Should the political will exist, China may eventually develop superpower capabilities. China’s first aircraft carrier, the Liaoning, was commissioned in 2012but as a refitted Soviet carrier, it remains technologically limited. However, China has already begun the difficult process of developing an aircraft carrier built entirely with Chinese designs and technology. Indigenous defense development coupled with an expanding research and development/science and technology base offers Beijing a means to reduce China’s technology gap with the United States. Furthermore, while China currently lacks the basing agreements that enable the U.S. military to operate worldwide, it publicly announced construction on its first overseas “support facility” in Djibouti in February 2016.

There are other hurdles that China cannot overcome with money alone. China has not fought a war since 1979. Its military remains untested, and its officers lack combat experience comparable to their counterparts in the U.S. military. The recent reorganization of the PLA may exacerbate these issues in the short term as command hierarchies, especially with regard to command and control, are realigned.

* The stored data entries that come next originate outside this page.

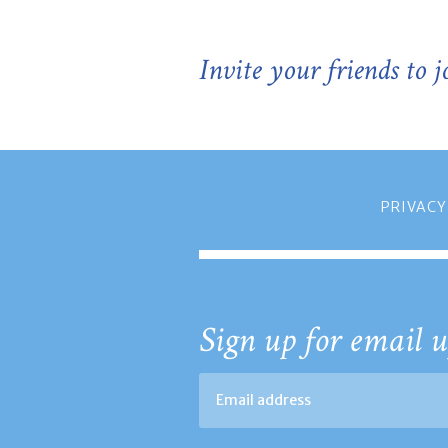
Invite your friends to 
PRIVACY
Sign up for email u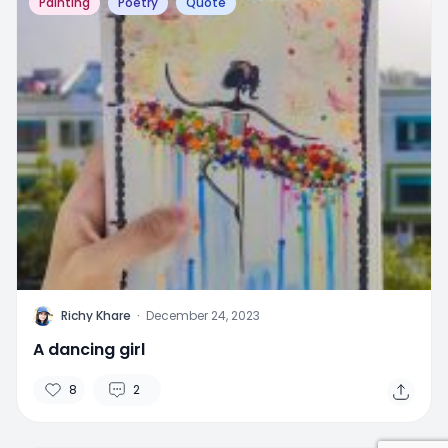
Painting
Poetry
Quote
R
Richy Khare
·
December 24, 2023
A dancing girl
8
2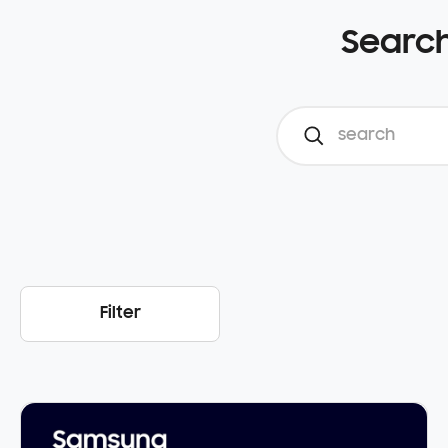
Search
Filter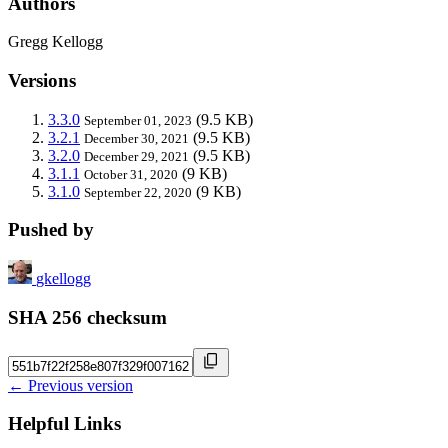
Authors
Gregg Kellogg
Versions
3.3.0
(9.5 KB)
September 01, 2023
3.2.1
(9.5 KB)
December 30, 2021
3.2.0
(9.5 KB)
December 29, 2021
3.1.1
(9 KB)
October 31, 2020
3.1.0
(9 KB)
September 22, 2020
Pushed by
gkellogg
SHA 256 checksum
← Previous version
Helpful Links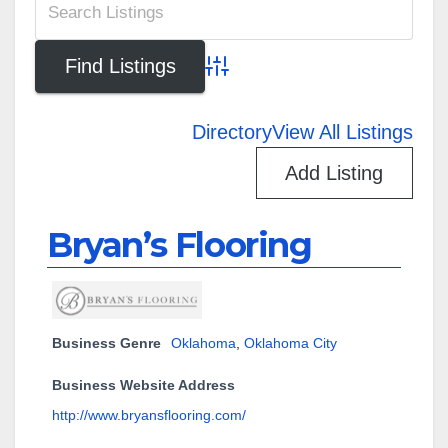
Advanced Search
Directory
View All Listings
Add Listing
Bryan’s Flooring
Business Genre
Oklahoma
,
Oklahoma City
Business Website Address
http://www.bryansflooring.com/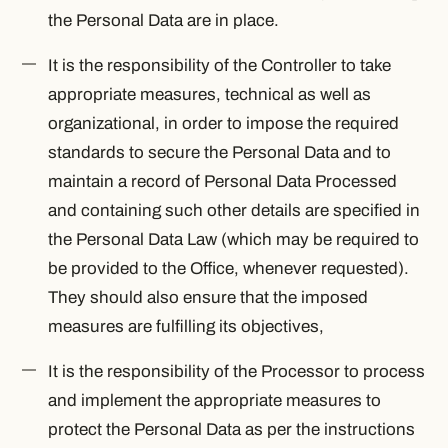
the Personal Data are in place.
It is the responsibility of the Controller to take
appropriate measures, technical as well as
organizational, in order to impose the required
standards to secure the Personal Data and to
maintain a record of Personal Data Processed
and containing such other details are specified in
the Personal Data Law (which may be required to
be provided to the Office, whenever requested).
They should also ensure that the imposed
measures are fulfilling its objectives,
It is the responsibility of the Processor to process
and implement the appropriate measures to
protect the Personal Data as per the instructions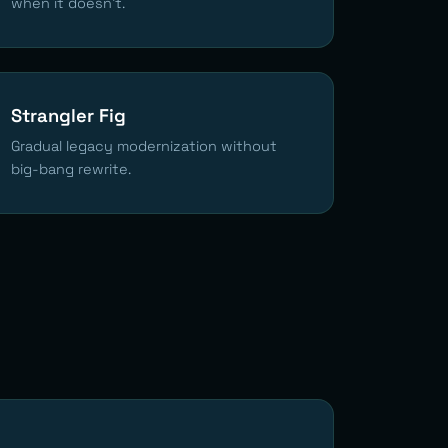
when it doesn't.
Strangler Fig
Gradual legacy modernization without
big-bang rewrite.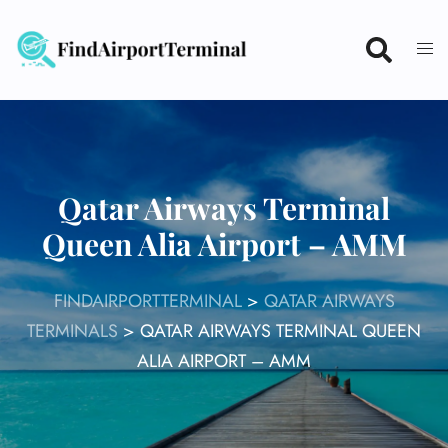
Skip
to
content
Qatar Airways Terminal
Queen Alia Airport – AMM
FINDAIRPORTTERMINAL
>
QATAR AIRWAYS
TERMINALS
>
QATAR AIRWAYS TERMINAL QUEEN
ALIA AIRPORT – AMM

Considering these limitations, it could be decades before China possesses the capabilities to project military power on a global scale.

Myth #2: China's holdings of over $1 trillion in U.S. debt give it leverage over America.

The fear that China’s ownership of American debt affords it leverage over the U.S. economy is misplaced and overblown. The purchasing of sovereign debt by foreign countries is a normal transaction that helps maintain openness in the global economy.

States hold debt for a variety of reasons. Foreign sovereign debt frequently comprises a portion of states’ foreign exchange reserves, which enable states to pay for foreign goods and investment abroad. Central banks also purchase sovereign debt to maintain exchange rates, to forestall economic instability and as a low-risk store of value. China buys U.S. debt for these same reasons.